TASK INPUTS:
==========
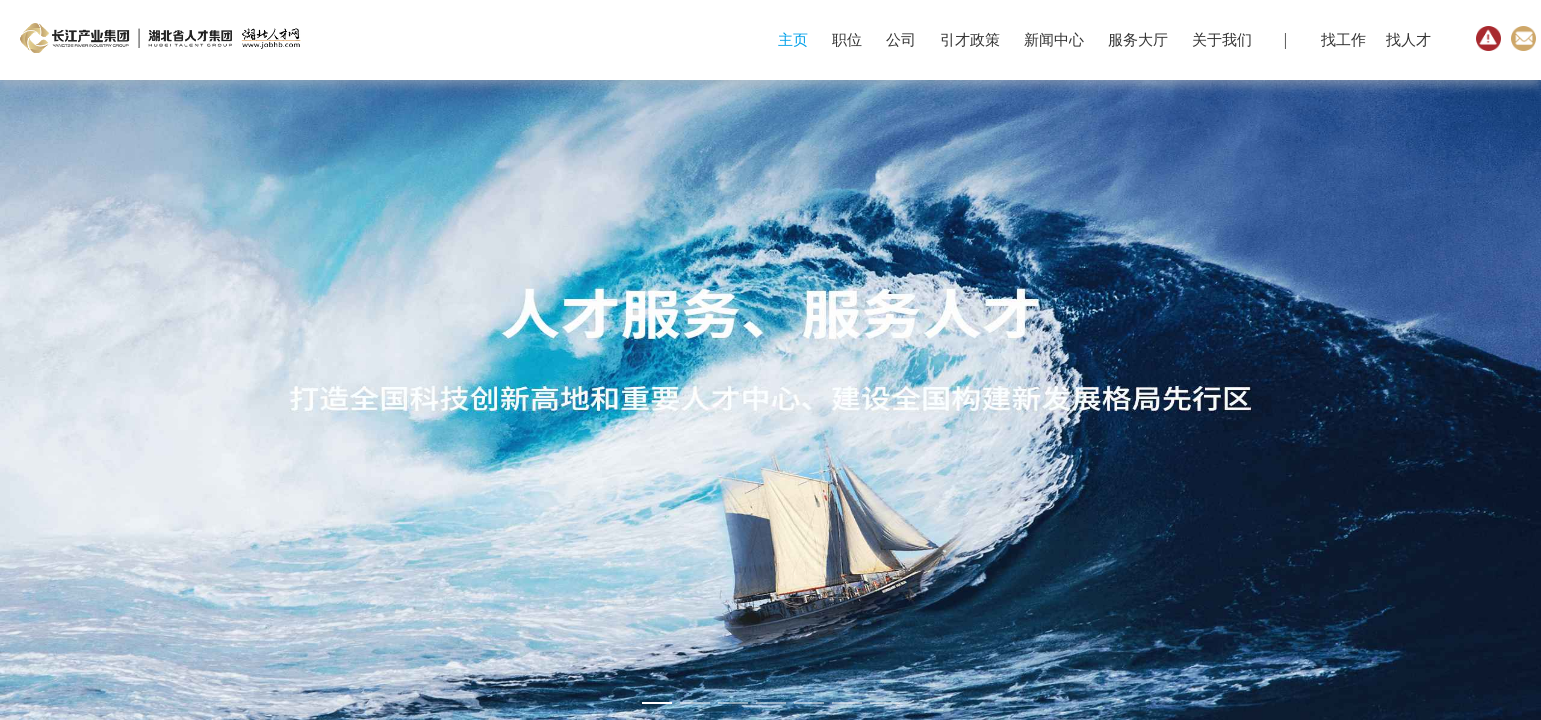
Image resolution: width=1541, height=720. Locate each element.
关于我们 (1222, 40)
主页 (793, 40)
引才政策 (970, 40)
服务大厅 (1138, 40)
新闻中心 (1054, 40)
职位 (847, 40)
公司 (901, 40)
==========
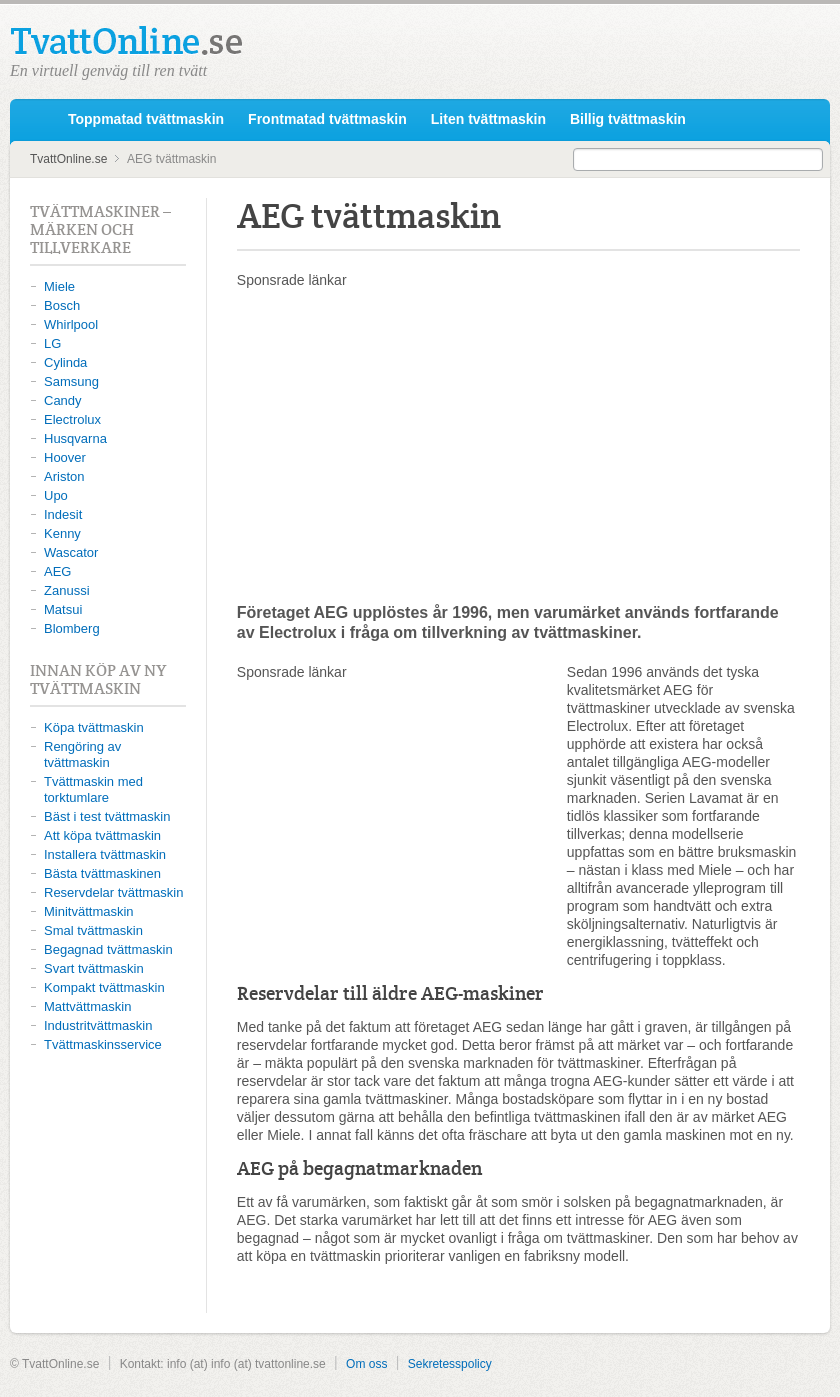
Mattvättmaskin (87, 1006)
==========
EXERCISE DIRECTIONS: Above are the records; from them, give again exactly the lines from the one containing "Image resolution: width=1541, height=720." through the one containing "公司 (901, 40)", both included.

ANSWER BOX:
Image resolution: width=1541, height=720. Locate each element.
关于我们 (1222, 40)
主页 (793, 40)
引才政策 (970, 40)
服务大厅 (1138, 40)
新闻中心 (1054, 40)
职位 (847, 40)
公司 (901, 40)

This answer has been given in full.